How can I get into this PC, so as he can get his work off it? It isn't
fitted with a floppy drive and it is no use using a USB drive as the
drivers would not be loaded even if I could get into it. It's obvious
that there is still a serious infection on this machine and probably the
only thing to do would be a reformat and reinstallation, but that would
lose him a lot of work. Backups? We're talking student here 8-)
Any help with this gratefully received.
Mike H
7 answers Last reply
More about cannot access laptop safe mode
  1. Archived from groups: microsoft.public.windowsxp.newusers (More info?)
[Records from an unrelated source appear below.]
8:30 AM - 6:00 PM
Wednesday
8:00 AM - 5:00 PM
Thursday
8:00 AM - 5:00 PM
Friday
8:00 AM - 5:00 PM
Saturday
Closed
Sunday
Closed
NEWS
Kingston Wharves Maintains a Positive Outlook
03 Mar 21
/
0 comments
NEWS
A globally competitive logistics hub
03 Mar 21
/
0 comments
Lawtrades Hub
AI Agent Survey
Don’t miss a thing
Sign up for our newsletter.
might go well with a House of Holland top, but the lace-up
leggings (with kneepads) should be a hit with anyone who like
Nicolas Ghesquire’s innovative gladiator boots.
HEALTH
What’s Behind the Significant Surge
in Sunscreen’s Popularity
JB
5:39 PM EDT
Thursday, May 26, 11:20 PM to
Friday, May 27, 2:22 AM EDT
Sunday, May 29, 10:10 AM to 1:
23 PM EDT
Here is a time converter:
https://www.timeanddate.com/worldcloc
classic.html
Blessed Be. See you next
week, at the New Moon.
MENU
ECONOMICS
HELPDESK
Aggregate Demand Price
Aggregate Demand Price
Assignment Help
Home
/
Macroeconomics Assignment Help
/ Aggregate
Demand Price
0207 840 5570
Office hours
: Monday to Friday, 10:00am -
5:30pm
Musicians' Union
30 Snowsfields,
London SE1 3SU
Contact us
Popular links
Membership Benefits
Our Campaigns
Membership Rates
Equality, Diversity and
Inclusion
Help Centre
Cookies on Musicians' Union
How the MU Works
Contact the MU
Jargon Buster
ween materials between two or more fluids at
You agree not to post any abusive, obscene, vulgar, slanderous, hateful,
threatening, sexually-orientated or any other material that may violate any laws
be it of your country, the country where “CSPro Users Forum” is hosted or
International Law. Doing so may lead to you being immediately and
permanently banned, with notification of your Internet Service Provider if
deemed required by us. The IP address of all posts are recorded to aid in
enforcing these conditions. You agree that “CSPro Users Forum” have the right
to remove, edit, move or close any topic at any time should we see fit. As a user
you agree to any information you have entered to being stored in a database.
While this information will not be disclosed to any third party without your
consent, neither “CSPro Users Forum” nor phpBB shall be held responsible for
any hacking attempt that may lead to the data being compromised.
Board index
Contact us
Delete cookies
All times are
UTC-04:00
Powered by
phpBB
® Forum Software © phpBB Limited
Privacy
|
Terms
    This takes about 15 minutes as compared to 15 hours of troubleshooting
    trojans, worms and viruses

    Boot on a floppy or into safe mode with command prompt
    delete the c:\program files
    reboot on the XP CD and reinstall XP into a NEW directory like: C:\WinXP
    Reboot and deltete the old: C:\Windows

    It takes about 15 minutes as compared to 15 hours of troubleshooting
    trojans, worms and viruses

    "Mike Hyndman" <mike@tmphyndman.demon.co.uk> wrote in message
    news:defcv0l7rrtta7r4gi9sq5pk0d7qco6a9r@4ax.com...
    > I'm having trouble getting into my son's Toshiba laptop. He came home
    > from Uni with his PC riddled with Trojans and worms and not able to log
    > on to the machine, it went through the motions, then announced it was
    > saving settings and then logged off. I managed to get into it in safe
    > mode but after the admin login the desktop remained empty. I started
    > task manager and fired up explorer and his desktop appeared and I then
    > ran his AV which found infections in explore.exe,
    > iexplore.exe,rundll.32.exe and userinit.exe.
    > The AV software (AVG 7 Pro) "healed" said infections, but on a restart
    > the same problems were there, only now I cannot log in safe mode, either
    > with Dos prompt or network support, no matter what flavour I choose it
    > comes up with the Welcome screen, which tries to log me in but then goes
    > into its "logging off and saving settings" routine
    > I have also tried to boot from the CD and run the recovery console but
    > this then asks for an admin password and as far as I know, none has been
    > set ( the PC was bought "up and running" from a supplier).
    > How can I get into this PC, so as he can get his work off it? It isn't
    > fitted with a floppy drive and it is no use using a USB drive as the
    > drivers would not be loaded even if I could get into it. It's obvious
    > that there is still a serious infection on this machine and probably the
    > only thing to do would be a reformat and reinstallation, but that would
    > lose him a lot of work. Backups? We're talking student here 8-)
    > Any help with this gratefully received.
    > Mike H
  2. Archived from groups: microsoft.public.windowsxp.newusers (More info?)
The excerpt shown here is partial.